**EXERCISE INPUTS:**

== Segment start ==

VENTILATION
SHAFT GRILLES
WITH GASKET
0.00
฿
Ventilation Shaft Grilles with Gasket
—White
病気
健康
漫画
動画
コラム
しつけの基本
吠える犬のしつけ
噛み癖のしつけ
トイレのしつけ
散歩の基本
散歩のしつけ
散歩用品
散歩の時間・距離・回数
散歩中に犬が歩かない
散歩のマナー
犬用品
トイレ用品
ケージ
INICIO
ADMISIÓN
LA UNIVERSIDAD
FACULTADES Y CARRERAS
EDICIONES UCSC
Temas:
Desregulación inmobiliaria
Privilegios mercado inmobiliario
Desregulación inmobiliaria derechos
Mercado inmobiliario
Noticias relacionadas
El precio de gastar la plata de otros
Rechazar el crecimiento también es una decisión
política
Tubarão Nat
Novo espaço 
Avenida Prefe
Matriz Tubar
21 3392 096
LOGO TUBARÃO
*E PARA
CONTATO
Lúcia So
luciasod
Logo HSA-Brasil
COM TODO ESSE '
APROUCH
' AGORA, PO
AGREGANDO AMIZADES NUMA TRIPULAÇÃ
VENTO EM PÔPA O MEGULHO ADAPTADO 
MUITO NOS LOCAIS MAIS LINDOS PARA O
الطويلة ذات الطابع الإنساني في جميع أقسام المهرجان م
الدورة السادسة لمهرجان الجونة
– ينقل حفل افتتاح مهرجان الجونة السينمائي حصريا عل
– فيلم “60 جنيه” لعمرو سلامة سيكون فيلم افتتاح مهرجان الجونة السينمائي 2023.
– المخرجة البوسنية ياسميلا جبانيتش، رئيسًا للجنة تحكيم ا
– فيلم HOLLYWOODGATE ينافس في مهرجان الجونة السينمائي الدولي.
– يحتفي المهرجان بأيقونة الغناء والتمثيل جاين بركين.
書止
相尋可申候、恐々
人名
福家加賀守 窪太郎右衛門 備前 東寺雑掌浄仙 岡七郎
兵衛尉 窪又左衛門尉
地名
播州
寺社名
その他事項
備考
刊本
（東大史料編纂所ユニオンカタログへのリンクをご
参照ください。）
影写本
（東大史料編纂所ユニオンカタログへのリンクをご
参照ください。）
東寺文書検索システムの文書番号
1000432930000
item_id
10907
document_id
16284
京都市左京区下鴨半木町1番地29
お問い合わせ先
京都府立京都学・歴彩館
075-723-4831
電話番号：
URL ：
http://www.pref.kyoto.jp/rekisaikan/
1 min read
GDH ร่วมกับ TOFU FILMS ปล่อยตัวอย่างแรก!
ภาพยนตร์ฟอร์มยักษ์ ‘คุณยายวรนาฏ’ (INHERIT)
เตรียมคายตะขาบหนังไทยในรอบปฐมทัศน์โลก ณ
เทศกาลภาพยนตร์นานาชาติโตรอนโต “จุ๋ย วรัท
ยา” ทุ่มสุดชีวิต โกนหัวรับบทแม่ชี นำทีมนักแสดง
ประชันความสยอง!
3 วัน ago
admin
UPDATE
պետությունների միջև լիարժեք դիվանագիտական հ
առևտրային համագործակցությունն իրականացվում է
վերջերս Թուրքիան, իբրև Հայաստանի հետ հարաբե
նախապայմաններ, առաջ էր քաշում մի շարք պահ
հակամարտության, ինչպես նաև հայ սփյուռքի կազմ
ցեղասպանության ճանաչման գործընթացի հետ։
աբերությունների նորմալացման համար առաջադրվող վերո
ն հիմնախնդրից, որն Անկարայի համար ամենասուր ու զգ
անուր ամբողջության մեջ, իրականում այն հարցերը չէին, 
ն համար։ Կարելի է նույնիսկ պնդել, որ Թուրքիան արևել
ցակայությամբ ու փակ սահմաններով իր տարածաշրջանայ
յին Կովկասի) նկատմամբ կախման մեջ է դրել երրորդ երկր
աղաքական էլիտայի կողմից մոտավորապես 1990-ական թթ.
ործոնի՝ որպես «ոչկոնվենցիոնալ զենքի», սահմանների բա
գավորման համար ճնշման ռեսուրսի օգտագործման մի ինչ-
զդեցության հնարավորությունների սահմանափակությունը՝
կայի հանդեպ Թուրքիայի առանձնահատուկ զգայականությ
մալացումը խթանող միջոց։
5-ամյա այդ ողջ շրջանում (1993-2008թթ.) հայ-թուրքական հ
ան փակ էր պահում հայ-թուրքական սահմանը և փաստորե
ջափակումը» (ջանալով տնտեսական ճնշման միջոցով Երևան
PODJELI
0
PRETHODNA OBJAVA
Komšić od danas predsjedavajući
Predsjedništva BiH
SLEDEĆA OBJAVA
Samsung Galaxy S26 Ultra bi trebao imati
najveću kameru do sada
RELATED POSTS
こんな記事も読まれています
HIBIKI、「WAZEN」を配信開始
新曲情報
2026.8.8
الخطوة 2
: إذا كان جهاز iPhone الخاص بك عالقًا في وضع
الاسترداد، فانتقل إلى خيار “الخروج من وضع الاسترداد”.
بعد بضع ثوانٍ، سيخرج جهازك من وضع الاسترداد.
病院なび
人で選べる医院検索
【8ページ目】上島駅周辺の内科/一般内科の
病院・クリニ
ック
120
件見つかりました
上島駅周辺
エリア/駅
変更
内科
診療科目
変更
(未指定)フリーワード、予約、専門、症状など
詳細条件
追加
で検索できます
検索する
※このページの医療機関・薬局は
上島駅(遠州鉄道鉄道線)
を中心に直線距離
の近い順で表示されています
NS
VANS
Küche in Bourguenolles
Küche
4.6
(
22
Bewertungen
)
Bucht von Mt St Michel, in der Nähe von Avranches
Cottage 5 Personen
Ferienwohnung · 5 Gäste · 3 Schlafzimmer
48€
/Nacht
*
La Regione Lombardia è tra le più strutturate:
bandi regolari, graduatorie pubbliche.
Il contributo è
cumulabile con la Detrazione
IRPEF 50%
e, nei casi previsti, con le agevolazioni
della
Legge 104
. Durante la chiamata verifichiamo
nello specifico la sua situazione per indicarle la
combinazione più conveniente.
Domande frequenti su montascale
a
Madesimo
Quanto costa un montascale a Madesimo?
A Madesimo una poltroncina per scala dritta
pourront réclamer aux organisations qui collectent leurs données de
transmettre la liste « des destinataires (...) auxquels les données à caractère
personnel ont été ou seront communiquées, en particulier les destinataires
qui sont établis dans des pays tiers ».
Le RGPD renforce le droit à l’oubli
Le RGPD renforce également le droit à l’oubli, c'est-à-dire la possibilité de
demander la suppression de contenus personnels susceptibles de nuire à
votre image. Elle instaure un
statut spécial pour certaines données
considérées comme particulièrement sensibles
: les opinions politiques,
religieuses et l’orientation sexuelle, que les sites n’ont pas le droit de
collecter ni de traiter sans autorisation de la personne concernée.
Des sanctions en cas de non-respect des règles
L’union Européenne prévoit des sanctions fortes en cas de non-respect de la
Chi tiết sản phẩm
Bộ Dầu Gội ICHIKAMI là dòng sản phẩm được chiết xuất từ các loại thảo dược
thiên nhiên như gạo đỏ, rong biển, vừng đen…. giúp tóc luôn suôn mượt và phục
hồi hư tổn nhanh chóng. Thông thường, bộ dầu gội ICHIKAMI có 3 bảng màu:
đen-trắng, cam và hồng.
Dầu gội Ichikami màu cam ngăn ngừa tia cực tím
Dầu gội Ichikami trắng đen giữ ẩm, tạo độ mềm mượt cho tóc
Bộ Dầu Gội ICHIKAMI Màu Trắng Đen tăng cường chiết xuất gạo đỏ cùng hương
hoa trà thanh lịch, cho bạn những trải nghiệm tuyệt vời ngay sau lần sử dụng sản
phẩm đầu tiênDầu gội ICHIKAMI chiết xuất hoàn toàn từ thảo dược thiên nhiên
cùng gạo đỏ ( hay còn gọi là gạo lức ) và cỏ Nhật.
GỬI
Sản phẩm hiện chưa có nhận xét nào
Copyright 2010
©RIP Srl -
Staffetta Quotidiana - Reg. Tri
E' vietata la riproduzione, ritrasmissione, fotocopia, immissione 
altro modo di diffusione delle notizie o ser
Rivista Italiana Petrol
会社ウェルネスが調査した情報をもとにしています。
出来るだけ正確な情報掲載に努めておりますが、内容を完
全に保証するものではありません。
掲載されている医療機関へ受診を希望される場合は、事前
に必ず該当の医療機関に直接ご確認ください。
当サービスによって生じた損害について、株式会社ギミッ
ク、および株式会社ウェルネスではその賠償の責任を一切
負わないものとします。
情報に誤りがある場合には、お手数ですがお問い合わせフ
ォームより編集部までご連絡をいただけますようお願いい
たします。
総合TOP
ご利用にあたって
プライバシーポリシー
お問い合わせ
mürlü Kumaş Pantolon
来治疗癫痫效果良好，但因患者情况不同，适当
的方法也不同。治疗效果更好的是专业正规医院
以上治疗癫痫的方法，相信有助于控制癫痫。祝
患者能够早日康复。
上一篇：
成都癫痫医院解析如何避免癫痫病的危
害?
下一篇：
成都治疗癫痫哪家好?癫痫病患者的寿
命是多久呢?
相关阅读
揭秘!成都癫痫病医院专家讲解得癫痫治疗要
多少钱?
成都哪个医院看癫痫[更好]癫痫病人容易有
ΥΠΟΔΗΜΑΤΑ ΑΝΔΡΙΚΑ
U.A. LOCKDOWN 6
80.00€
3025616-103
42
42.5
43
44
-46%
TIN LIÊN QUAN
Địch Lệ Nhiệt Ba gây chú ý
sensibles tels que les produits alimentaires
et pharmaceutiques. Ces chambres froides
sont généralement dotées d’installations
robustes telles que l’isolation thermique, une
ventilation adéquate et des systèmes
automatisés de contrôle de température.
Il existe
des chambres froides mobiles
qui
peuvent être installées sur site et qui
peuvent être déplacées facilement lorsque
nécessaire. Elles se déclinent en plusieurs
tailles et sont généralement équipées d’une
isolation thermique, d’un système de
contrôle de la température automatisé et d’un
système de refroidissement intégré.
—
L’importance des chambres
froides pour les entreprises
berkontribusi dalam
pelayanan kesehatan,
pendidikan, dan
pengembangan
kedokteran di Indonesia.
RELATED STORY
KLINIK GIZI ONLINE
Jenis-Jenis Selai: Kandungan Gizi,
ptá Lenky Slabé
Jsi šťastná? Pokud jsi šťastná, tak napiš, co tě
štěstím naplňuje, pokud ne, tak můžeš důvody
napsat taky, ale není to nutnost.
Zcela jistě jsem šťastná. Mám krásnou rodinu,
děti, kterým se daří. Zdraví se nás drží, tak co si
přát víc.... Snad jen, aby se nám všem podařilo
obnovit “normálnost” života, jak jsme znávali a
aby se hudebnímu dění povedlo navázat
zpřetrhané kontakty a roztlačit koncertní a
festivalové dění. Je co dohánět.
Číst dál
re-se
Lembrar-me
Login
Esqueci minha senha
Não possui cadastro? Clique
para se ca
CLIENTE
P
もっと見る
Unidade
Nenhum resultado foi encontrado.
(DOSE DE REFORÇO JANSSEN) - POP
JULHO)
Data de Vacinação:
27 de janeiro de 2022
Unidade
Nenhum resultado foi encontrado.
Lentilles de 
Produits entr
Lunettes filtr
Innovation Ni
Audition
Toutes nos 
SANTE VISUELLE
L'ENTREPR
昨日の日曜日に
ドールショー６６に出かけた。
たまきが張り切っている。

== Segment end ==

**TO DO:**
Lines from the entries that contain the word "السينمائي" are what the answer must hold.

**ANSWER TO THIS PROBLEM:**
– ينقل حفل افتتاح مهرجان الجونة السينمائي حصريا عل
– فيلم “60 جنيه” لعمرو سلامة سيكون فيلم افتتاح مهرجان الجونة السينمائي 2023.
– فيلم HOLLYWOODGATE ينافس في مهرجان الجونة السينمائي الدولي.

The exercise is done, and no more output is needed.